Peter Van Houten was one of the most abrasive characters from The Fault In Our Stars, an alcoholic writer, dishevelled in Amsterdam (where he is from, given the name) who writes a literally-incomplete novel that both Hazel and Augustus fixate on. He is bitter and angry, and towards the end of the film we find out he is still grieving his daughter who died from leukemia at a young age. He is redeemed, sort-of. 

In Dil Bechara he becomes Abhimanyu Veer (Saif Ali Khan), a tee-tolling musician who seems to have written one-incomplete song and disappeared to Paris. When we first see him, he is not in his study buried among papers like Houten, but in a hip cafe with glass walls and domes, in a man bun, receding hair slicked back, sipping cold coffee with ice-cream. He screams sober at the end, "Gaana adhura tha kyunki yeh saali life adhuri hai," and that's the last we see of him. 
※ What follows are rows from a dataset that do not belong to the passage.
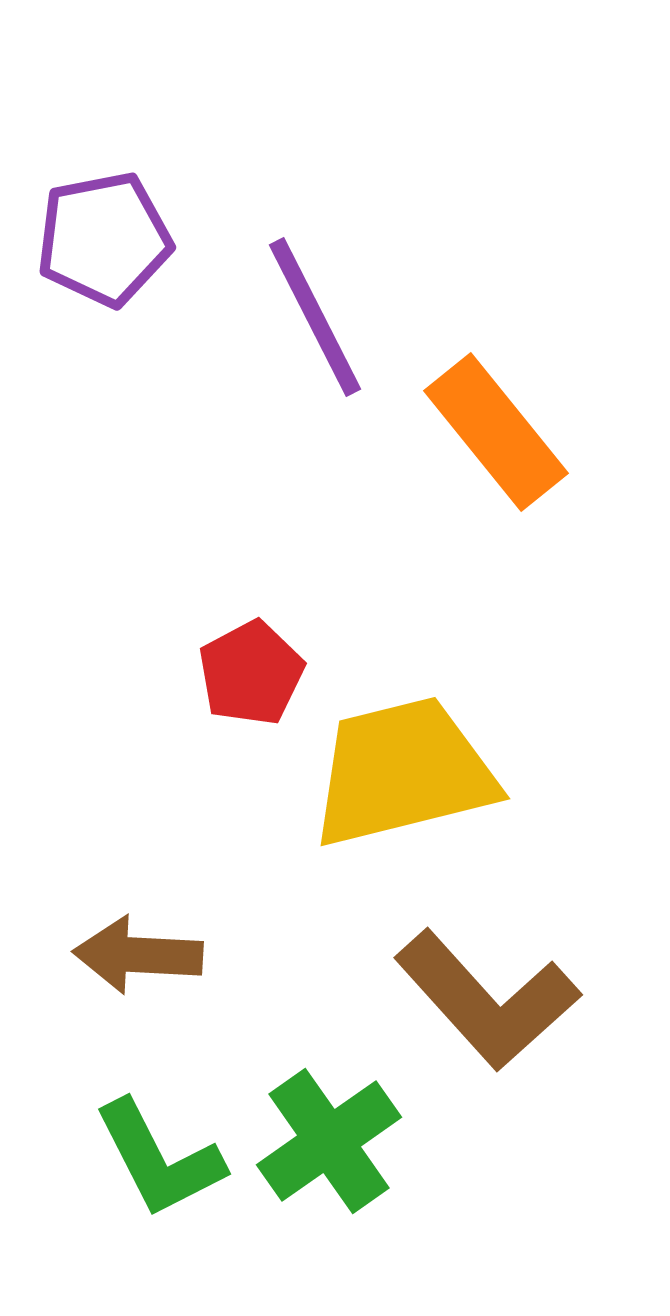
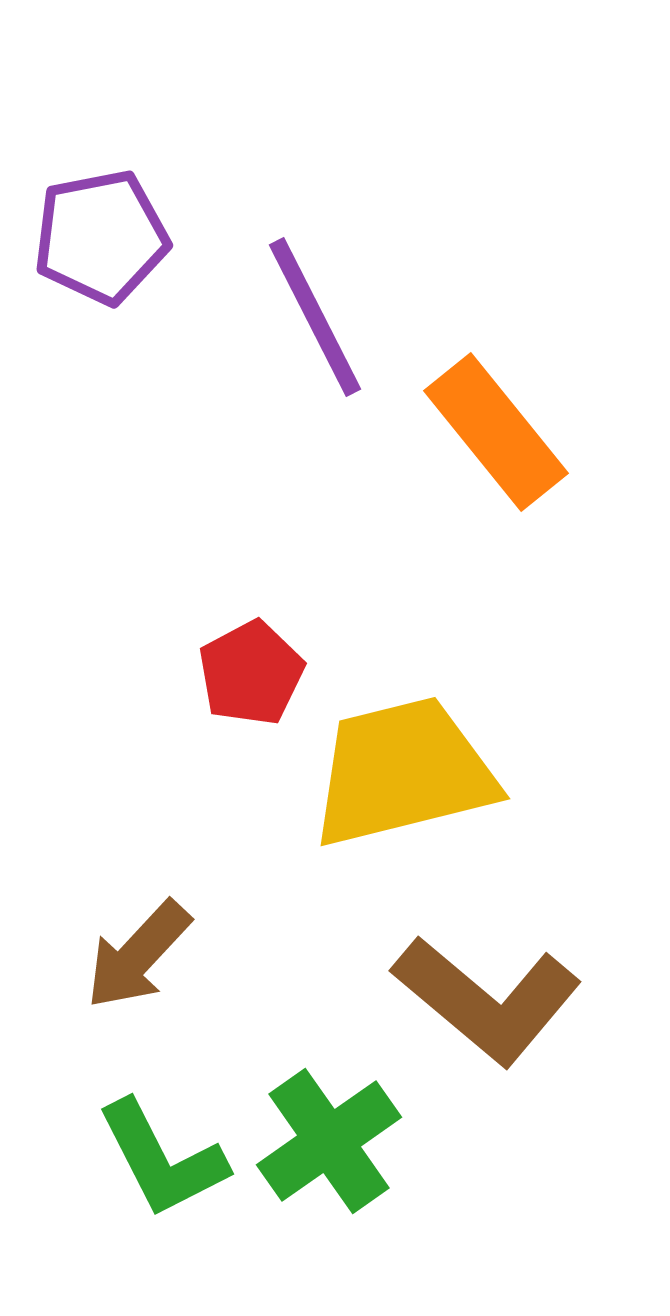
purple pentagon: moved 3 px left, 2 px up
brown arrow: rotated 50 degrees counterclockwise
brown L-shape: rotated 8 degrees counterclockwise
green L-shape: moved 3 px right
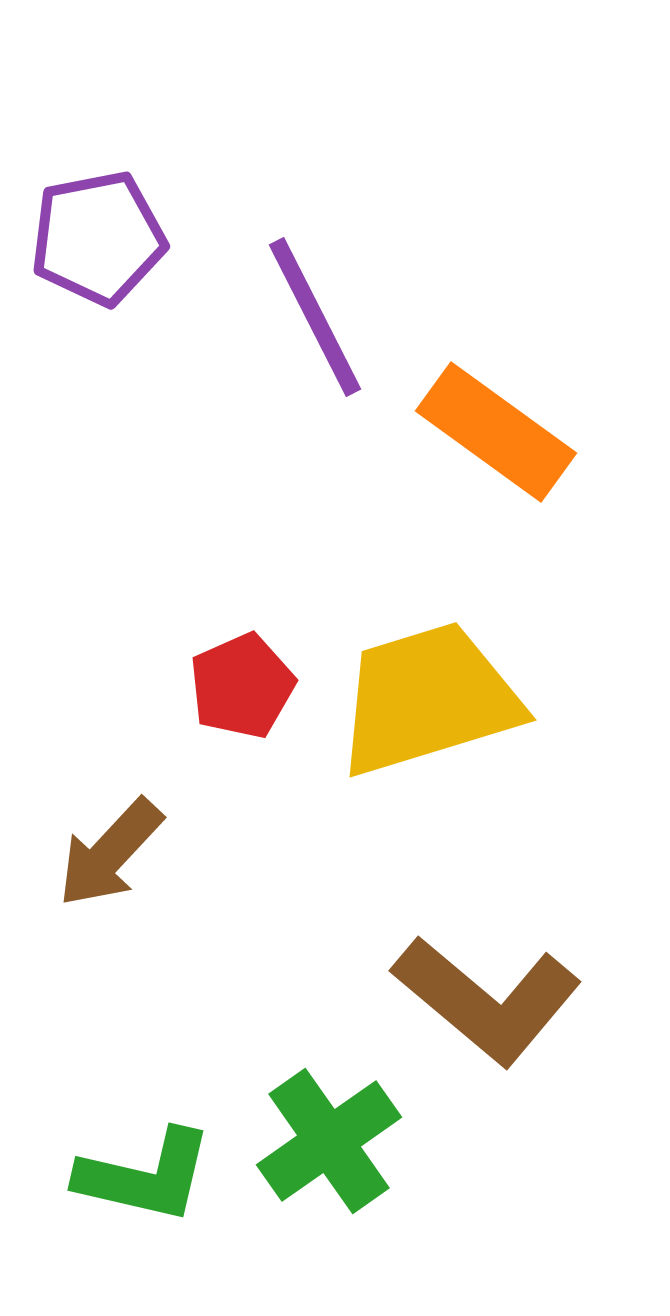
purple pentagon: moved 3 px left, 1 px down
orange rectangle: rotated 15 degrees counterclockwise
red pentagon: moved 9 px left, 13 px down; rotated 4 degrees clockwise
yellow trapezoid: moved 25 px right, 73 px up; rotated 3 degrees counterclockwise
brown arrow: moved 28 px left, 102 px up
green L-shape: moved 17 px left, 17 px down; rotated 50 degrees counterclockwise
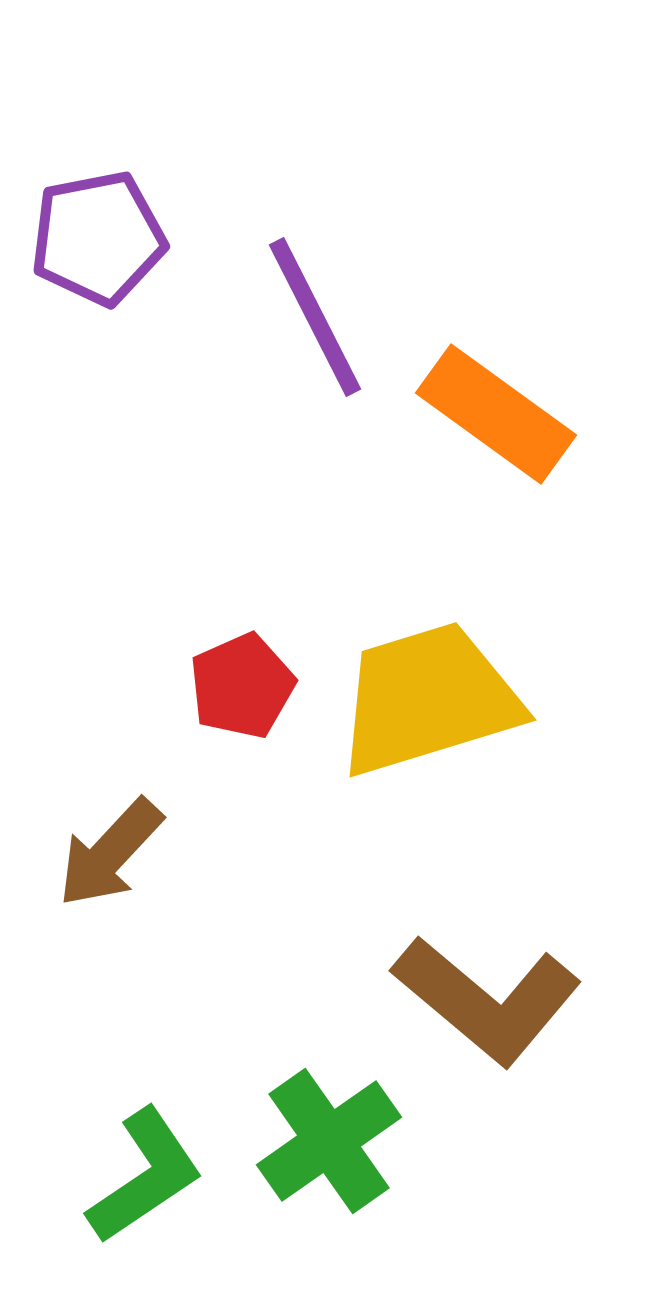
orange rectangle: moved 18 px up
green L-shape: rotated 47 degrees counterclockwise
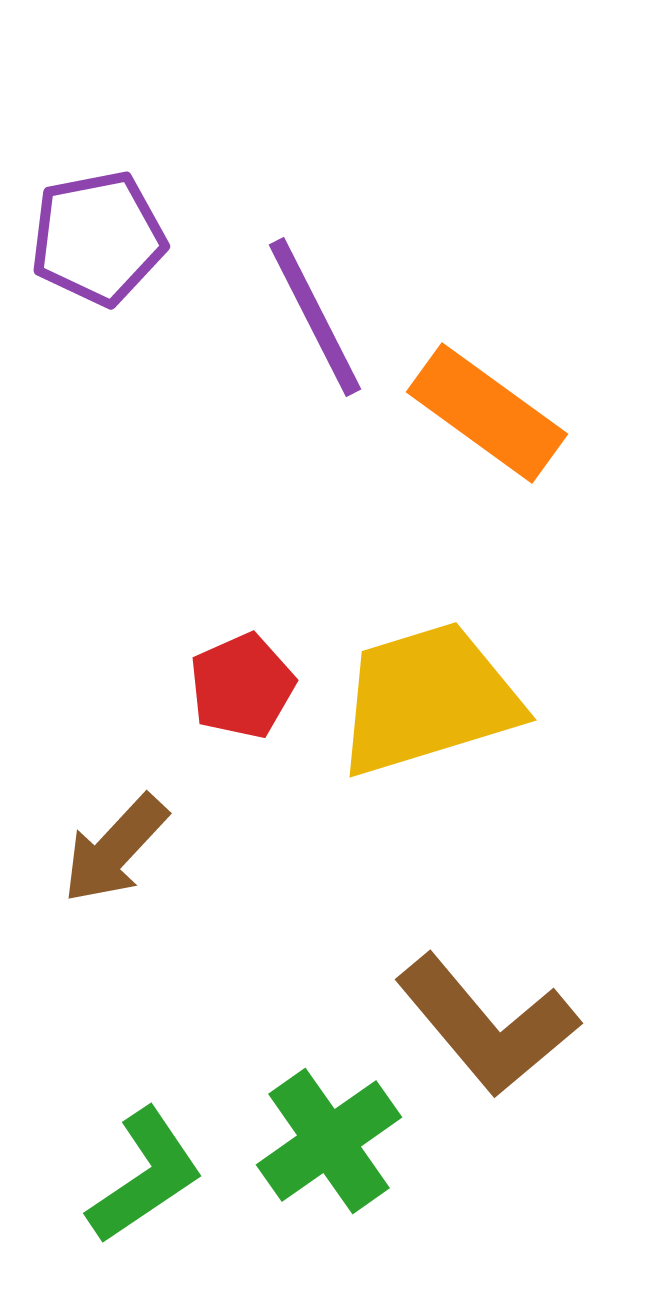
orange rectangle: moved 9 px left, 1 px up
brown arrow: moved 5 px right, 4 px up
brown L-shape: moved 25 px down; rotated 10 degrees clockwise
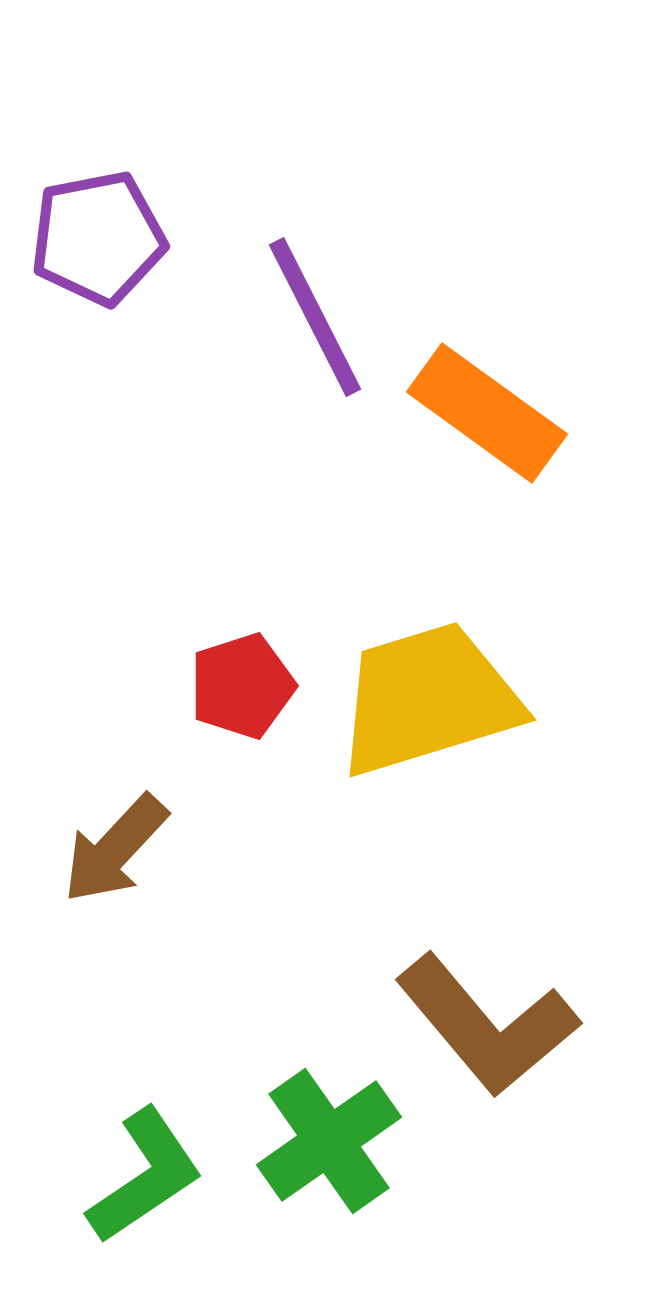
red pentagon: rotated 6 degrees clockwise
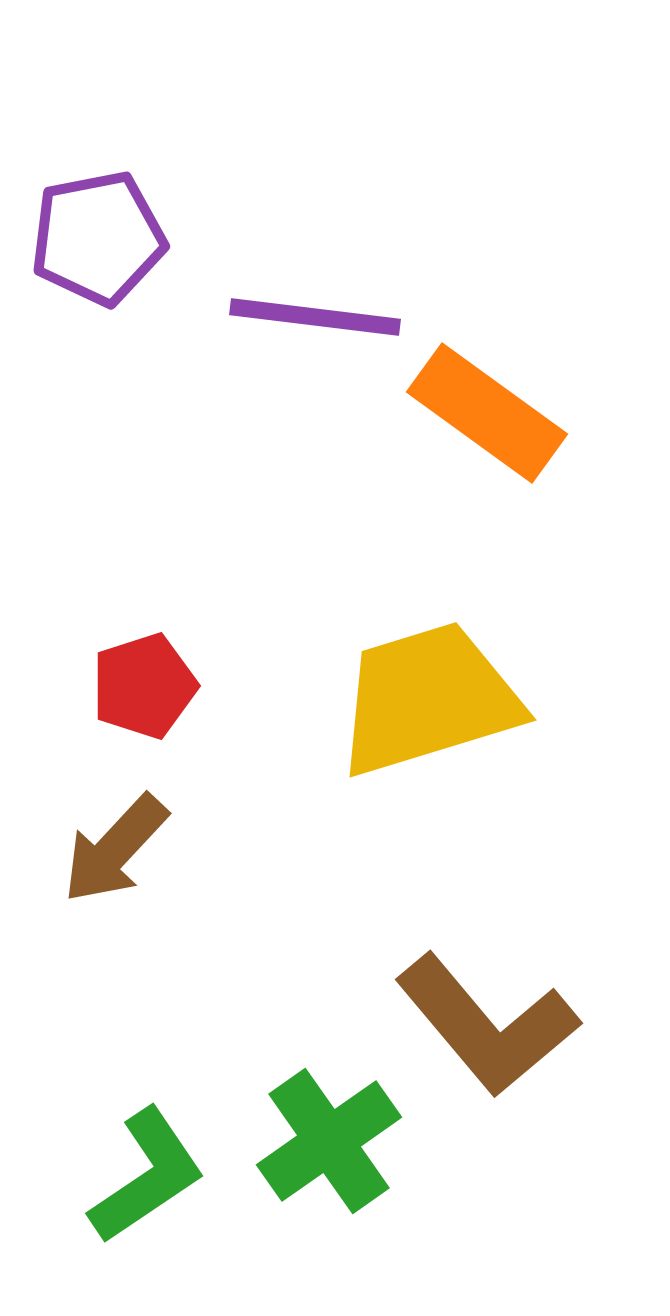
purple line: rotated 56 degrees counterclockwise
red pentagon: moved 98 px left
green L-shape: moved 2 px right
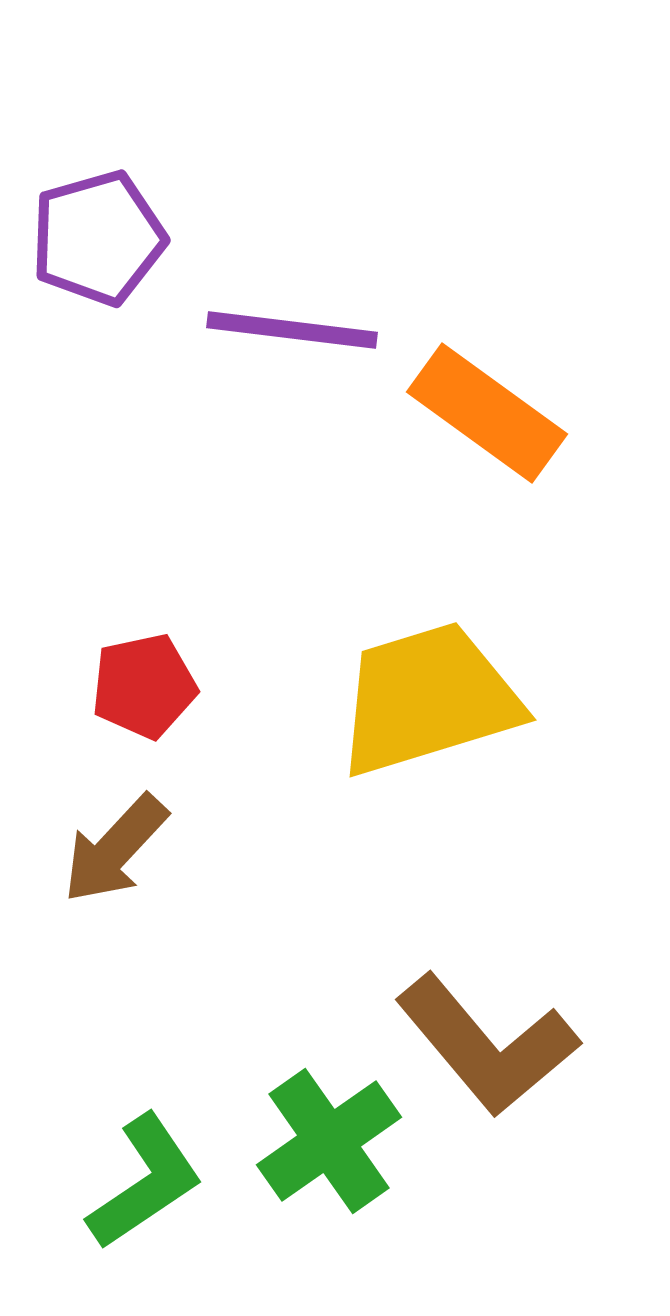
purple pentagon: rotated 5 degrees counterclockwise
purple line: moved 23 px left, 13 px down
red pentagon: rotated 6 degrees clockwise
brown L-shape: moved 20 px down
green L-shape: moved 2 px left, 6 px down
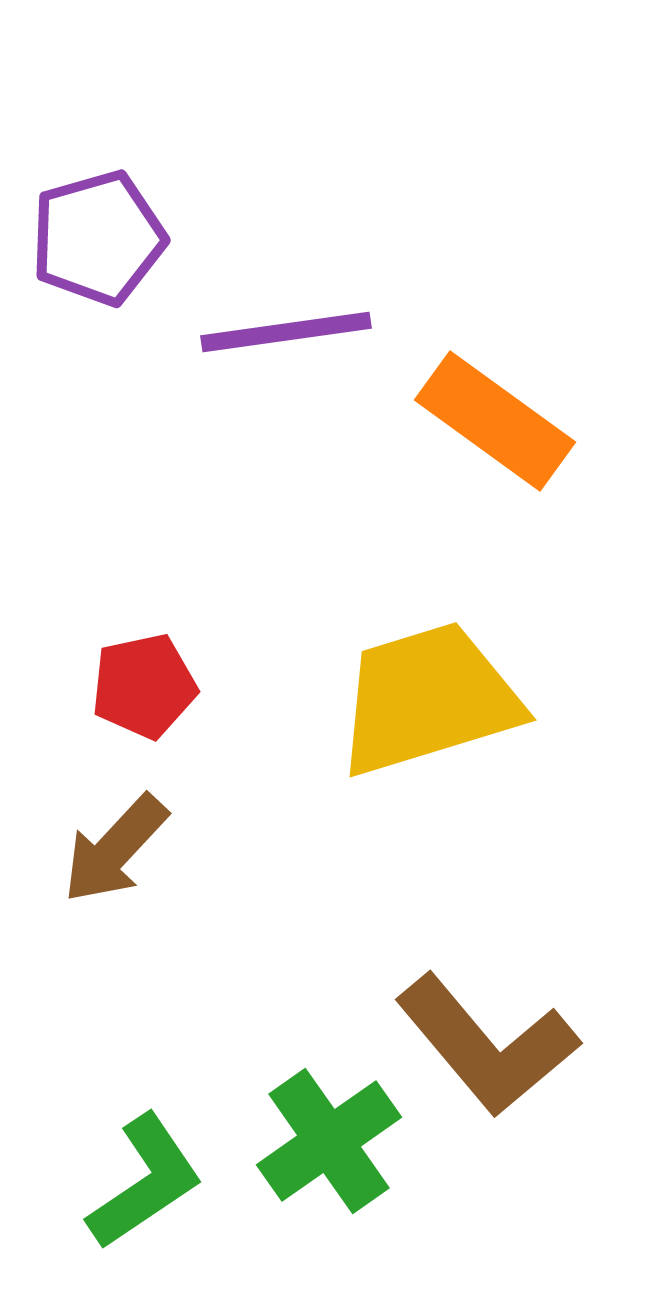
purple line: moved 6 px left, 2 px down; rotated 15 degrees counterclockwise
orange rectangle: moved 8 px right, 8 px down
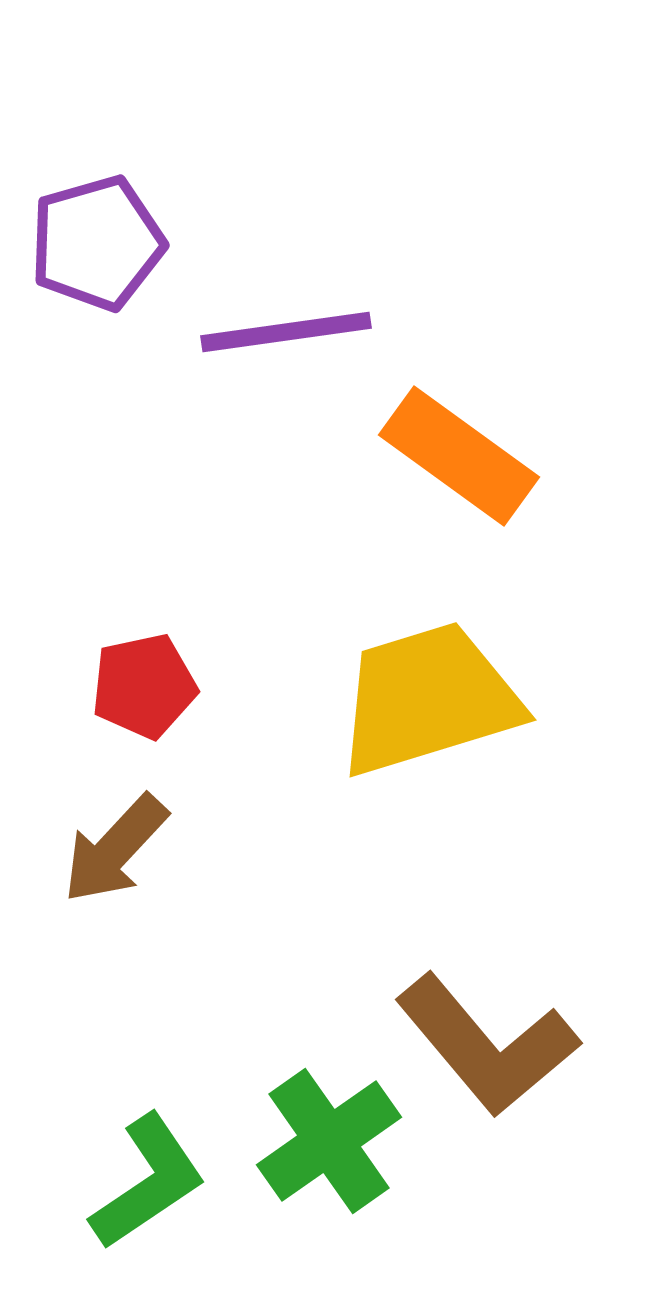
purple pentagon: moved 1 px left, 5 px down
orange rectangle: moved 36 px left, 35 px down
green L-shape: moved 3 px right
This is a curious choice- to completely remove references to alcohol here, but add a scene where Kizie's father and Manny bond over beer. Also, the "hot mess" Augustus and Hazel become in bed, grappling with tubes and breath, love and lust, her first kiss and their first time together didn't find its way into this sanitized take on post-teenage love. (In TFIOS they were teenagers who met at the support group. Here, they meet at a college fest where Manny is introduced in a one-take Farah Khan choreographed song.)

The Cigarette Metaphor

While they chose to change a lot of the smaller details, some endured, like the cigarette that dangles between Manny's lips, un-lit. 

"Mein cigarette nahin pita. Maarne ki taaqat jale hue cigarette mein hoti hai, aur maine isse iski taaqat cheen liya. So, it's just a metaphor."

The Iconic Dialogues in Translation

TFIOS became the cult book and the cult movie among its target audience because of its radically quotable nature. Teenagehood is a time where perhaps we believe in, and buy into the neat profundity of quotes. A lot of the dialogues that later found themselves on tumblogs and Facebook captions for photos of youth leaning into the distance in soft lights, are translated in this movie. 

"I fell in love the way you fall asleep: slowly, and then all at once."

"Kehte hai pyaar neend ki tarah hoti ha. Dheeere dheere aata hai, aur phir ekdum se aap usme kho jaate ho" 

"Okay"
"Okay"
"Okay"
"Okay"
"Perhaps  'okay' will be our 'always"

"Seri"
"Seri? Tamil?"
"Seri ka matlab okay"
"I like seri"
"Yaani aajse, seri hamara word hai"
"Seri Kizie Basu"
"Seri Immanuel Rajkumar Jr."

"I'm a good person but a shitty writer, you're a shitty person but a good writer. I think we make a good team."

"Main sachcha aashiq hoon, par ghatiya writer, aur voh ghatiya insaan hai par, sacha musician."

"You don't get to choose if you get hurt in this world, but you do have a say in who hurts you." 

"Janam kab lena hai, marna kab  hai, yeh hum decide nahin kate. Par kaise jeena hai, voh hume decide karte hai

 "My fears? … Oblivion." 

"Darr? Mujhe kisi se bhi darr nahi hai. "

"When the scientists from the future show up at my house with robot eyes and tell me to try them on, I will tell them to screw off because I do not want to see a world without him. And then, having made my rhetorical point, I will put on my robot eyes on , because I mean, with robot eyes you can probably see through girls' shorts and stuff. Augustus, my friend, Godspeed."

"Bohut accha hua ke hum andhe hue. Kyunki humko vo duniya dekhni nahin hai, jisme Manny nahin hai."